Records supplied section start

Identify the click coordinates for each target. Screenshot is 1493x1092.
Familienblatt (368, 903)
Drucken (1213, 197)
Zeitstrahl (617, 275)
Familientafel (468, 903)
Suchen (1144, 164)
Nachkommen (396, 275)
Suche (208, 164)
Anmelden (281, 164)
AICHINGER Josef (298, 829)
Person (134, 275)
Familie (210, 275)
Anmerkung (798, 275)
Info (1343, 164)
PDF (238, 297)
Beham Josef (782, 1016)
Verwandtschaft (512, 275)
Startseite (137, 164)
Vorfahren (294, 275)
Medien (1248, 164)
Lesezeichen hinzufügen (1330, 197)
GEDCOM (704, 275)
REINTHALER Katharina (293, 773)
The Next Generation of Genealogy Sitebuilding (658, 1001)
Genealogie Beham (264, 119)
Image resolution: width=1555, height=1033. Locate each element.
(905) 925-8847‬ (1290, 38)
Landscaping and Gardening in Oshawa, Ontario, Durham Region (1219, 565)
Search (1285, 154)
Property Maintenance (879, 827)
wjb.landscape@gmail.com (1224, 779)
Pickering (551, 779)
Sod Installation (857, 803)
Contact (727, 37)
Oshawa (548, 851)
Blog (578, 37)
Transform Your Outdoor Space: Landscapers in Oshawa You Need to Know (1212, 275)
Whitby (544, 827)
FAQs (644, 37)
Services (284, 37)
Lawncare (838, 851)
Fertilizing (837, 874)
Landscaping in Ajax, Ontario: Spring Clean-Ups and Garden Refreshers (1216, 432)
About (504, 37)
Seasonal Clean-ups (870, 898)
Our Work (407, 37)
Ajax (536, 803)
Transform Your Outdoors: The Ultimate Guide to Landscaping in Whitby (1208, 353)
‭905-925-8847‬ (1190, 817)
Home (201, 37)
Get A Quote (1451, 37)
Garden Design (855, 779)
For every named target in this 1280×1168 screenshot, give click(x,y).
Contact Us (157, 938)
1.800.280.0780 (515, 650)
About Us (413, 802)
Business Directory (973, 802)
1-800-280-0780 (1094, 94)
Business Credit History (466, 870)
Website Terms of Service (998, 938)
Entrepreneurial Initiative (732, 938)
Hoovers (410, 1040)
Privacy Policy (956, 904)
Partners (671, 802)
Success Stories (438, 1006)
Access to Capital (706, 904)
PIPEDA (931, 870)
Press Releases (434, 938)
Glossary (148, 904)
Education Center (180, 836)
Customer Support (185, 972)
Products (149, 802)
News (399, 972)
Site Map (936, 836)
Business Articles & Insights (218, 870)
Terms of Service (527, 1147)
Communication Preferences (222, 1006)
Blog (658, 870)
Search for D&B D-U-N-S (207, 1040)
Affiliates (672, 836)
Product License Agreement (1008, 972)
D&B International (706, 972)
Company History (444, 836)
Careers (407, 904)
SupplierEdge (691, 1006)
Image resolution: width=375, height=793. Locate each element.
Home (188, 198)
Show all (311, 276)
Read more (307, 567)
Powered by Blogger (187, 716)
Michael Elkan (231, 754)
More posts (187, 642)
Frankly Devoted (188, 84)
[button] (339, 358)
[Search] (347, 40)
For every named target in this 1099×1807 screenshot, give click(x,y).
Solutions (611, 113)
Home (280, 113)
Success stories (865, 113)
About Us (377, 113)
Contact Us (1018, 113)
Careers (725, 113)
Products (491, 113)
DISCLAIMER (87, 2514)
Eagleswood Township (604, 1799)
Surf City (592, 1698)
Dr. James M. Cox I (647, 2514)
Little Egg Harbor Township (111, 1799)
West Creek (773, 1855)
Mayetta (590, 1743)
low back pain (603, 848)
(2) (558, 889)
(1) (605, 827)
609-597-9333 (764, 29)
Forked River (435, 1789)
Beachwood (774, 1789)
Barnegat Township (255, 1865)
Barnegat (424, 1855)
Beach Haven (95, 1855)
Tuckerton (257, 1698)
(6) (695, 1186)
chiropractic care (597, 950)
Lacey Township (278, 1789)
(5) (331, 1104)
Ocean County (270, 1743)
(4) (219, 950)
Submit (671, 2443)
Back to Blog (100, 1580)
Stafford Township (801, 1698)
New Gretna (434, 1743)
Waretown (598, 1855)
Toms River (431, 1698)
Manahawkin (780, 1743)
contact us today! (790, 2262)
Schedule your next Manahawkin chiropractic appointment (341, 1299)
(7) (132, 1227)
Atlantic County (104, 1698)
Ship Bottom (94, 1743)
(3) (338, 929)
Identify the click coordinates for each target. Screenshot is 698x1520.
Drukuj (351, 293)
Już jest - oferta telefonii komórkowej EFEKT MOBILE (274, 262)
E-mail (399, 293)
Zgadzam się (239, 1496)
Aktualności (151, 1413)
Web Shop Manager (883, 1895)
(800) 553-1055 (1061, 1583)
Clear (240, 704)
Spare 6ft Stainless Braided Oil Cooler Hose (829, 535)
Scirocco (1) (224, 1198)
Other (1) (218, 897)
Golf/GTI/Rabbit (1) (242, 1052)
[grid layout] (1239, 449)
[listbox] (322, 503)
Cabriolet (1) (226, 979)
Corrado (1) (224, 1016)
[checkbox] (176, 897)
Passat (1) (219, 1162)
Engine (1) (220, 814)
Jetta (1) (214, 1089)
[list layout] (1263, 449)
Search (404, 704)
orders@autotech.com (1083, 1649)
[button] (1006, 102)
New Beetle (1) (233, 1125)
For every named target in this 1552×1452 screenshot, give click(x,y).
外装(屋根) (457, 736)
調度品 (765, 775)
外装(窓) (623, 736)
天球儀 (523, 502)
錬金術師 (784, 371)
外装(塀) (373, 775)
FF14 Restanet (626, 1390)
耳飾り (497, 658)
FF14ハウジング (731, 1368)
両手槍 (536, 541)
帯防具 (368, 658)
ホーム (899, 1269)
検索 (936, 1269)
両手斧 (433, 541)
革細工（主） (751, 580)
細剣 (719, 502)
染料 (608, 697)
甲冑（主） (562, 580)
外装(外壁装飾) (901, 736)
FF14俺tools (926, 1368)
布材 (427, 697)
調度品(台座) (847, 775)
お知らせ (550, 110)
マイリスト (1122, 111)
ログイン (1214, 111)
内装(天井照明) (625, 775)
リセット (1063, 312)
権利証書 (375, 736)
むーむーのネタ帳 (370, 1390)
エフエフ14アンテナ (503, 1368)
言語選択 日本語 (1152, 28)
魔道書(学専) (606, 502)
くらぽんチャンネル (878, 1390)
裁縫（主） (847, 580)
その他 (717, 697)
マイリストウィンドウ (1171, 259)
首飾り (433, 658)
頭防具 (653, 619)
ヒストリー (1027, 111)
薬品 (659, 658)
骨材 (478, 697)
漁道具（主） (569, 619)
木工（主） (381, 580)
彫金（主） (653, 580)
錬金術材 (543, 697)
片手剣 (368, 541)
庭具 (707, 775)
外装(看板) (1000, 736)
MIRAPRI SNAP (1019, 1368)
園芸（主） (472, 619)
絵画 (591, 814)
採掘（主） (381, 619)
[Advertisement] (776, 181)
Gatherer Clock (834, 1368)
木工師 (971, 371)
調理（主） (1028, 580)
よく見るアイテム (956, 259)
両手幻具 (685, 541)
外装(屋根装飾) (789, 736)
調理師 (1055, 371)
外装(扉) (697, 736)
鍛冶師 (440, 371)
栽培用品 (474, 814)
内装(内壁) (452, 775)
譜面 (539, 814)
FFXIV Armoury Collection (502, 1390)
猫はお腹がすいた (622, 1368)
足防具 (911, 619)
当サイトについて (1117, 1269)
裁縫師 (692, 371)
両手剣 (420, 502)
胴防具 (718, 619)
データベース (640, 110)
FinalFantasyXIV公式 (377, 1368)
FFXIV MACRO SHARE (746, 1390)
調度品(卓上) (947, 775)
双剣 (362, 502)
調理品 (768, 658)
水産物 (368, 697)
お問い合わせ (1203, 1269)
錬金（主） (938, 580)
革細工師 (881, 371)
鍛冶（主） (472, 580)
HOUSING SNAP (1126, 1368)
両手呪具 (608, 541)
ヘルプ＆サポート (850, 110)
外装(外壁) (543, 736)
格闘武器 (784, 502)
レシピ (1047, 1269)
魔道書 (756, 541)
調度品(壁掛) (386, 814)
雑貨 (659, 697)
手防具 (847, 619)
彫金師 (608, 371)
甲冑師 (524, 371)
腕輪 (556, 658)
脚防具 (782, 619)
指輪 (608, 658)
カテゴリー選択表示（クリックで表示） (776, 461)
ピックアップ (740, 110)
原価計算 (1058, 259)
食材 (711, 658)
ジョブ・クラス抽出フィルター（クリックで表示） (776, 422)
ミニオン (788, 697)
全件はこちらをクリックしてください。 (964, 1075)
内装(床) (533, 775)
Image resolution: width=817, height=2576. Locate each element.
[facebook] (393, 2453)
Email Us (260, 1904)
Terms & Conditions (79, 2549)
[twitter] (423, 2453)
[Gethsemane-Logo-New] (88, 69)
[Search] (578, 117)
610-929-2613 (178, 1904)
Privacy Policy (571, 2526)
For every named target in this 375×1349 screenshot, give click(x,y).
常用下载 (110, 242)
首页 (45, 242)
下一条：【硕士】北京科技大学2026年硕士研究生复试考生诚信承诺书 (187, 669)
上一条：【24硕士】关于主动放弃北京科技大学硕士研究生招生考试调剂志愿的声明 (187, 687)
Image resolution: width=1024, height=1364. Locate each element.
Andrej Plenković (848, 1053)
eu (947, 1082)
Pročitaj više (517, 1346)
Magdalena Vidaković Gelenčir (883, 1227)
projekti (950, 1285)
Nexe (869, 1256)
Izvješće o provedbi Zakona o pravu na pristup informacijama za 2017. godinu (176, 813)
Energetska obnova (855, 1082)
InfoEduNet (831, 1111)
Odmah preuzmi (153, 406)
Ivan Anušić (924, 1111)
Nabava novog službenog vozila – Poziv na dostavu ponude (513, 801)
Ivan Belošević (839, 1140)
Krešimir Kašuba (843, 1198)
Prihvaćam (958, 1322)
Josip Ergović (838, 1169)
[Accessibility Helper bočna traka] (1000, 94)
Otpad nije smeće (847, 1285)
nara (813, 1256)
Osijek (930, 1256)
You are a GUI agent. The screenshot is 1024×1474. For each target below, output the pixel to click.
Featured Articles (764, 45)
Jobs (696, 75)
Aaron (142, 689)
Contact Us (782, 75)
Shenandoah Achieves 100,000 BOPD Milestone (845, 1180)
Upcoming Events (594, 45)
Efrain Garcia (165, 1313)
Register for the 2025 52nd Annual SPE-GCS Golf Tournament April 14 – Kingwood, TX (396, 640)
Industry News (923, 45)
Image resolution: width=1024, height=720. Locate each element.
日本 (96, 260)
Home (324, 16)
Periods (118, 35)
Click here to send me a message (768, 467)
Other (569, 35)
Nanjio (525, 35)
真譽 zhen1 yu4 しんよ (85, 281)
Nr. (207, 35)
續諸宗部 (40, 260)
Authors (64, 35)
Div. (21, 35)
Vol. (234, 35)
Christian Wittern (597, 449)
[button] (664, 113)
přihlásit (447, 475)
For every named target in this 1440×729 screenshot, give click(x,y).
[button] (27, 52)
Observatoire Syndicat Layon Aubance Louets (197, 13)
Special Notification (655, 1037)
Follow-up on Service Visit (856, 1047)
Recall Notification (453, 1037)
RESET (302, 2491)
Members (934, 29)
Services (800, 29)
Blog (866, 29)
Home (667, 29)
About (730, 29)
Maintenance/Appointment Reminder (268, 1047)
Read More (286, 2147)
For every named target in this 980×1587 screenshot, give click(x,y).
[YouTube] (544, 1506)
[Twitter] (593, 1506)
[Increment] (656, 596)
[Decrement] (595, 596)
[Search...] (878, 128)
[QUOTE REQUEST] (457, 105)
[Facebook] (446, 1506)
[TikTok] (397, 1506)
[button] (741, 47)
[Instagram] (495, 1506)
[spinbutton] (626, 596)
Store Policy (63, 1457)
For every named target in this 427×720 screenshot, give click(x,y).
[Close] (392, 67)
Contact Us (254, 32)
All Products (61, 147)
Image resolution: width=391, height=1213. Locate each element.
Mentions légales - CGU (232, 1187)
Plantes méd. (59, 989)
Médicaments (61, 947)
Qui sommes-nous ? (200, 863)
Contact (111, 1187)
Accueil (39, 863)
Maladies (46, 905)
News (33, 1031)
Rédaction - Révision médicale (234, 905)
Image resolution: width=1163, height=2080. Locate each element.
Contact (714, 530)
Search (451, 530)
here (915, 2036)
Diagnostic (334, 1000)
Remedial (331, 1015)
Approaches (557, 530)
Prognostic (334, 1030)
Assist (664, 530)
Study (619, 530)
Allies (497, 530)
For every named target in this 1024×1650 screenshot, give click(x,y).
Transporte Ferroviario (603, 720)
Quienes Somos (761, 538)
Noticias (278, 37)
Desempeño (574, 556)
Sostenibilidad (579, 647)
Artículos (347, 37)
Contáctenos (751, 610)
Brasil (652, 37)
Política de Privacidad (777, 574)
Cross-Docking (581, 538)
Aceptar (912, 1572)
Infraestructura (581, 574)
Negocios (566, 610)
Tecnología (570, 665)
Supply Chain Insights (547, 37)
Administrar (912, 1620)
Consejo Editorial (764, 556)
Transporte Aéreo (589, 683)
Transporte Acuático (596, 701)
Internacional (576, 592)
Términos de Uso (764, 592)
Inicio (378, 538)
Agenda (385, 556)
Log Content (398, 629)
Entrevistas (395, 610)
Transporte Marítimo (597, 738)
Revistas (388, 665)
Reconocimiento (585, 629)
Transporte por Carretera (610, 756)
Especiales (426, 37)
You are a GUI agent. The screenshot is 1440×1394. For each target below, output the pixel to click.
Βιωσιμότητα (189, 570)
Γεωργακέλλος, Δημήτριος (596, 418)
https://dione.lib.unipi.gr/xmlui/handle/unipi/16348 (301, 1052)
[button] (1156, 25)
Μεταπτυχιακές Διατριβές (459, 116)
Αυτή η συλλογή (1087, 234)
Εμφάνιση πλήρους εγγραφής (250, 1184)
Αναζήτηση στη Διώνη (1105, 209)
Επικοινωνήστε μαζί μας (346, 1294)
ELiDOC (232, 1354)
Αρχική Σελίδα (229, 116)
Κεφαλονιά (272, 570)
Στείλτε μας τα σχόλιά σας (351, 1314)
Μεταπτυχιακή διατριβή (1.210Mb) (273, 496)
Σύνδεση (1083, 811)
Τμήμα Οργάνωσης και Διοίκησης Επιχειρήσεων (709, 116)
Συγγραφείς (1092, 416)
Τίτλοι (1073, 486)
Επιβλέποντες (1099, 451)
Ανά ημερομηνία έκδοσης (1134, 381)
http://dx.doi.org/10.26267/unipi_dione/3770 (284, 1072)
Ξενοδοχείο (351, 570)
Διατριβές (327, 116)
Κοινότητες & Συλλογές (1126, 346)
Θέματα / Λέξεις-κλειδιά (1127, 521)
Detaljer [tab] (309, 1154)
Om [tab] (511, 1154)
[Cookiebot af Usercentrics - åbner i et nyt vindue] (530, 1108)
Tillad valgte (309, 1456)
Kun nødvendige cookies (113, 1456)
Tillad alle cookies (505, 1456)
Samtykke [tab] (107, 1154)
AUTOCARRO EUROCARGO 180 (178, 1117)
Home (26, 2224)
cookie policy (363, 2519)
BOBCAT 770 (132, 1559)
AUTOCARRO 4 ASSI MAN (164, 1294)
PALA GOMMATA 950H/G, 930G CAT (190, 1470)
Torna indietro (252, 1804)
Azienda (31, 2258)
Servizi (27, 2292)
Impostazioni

Records supplied section end

> _What you have to do_
Retype word for word everything in the listing above from the line that holds "ジョブ・クラス抽出フィルター（クリックで表示） (776, 422)" down to the line that holds "上一条：【24硕士】关于主动放弃北京科技大学硕士研究生招生考试调剂志愿的声明 (187, 687)". Keep both end lines and leave out the rest.

> _Output below_
ジョブ・クラス抽出フィルター（クリックで表示） (776, 422)
ミニオン (788, 697)
全件はこちらをクリックしてください。 (964, 1075)
内装(床) (533, 775)
Image resolution: width=817, height=2576. Locate each element.
[facebook] (393, 2453)
Email Us (260, 1904)
Terms & Conditions (79, 2549)
[twitter] (423, 2453)
[Gethsemane-Logo-New] (88, 69)
[Search] (578, 117)
610-929-2613 (178, 1904)
Privacy Policy (571, 2526)
For every named target in this 375×1349 screenshot, give click(x,y).
常用下载 (110, 242)
首页 (45, 242)
下一条：【硕士】北京科技大学2026年硕士研究生复试考生诚信承诺书 (187, 669)
上一条：【24硕士】关于主动放弃北京科技大学硕士研究生招生考试调剂志愿的声明 (187, 687)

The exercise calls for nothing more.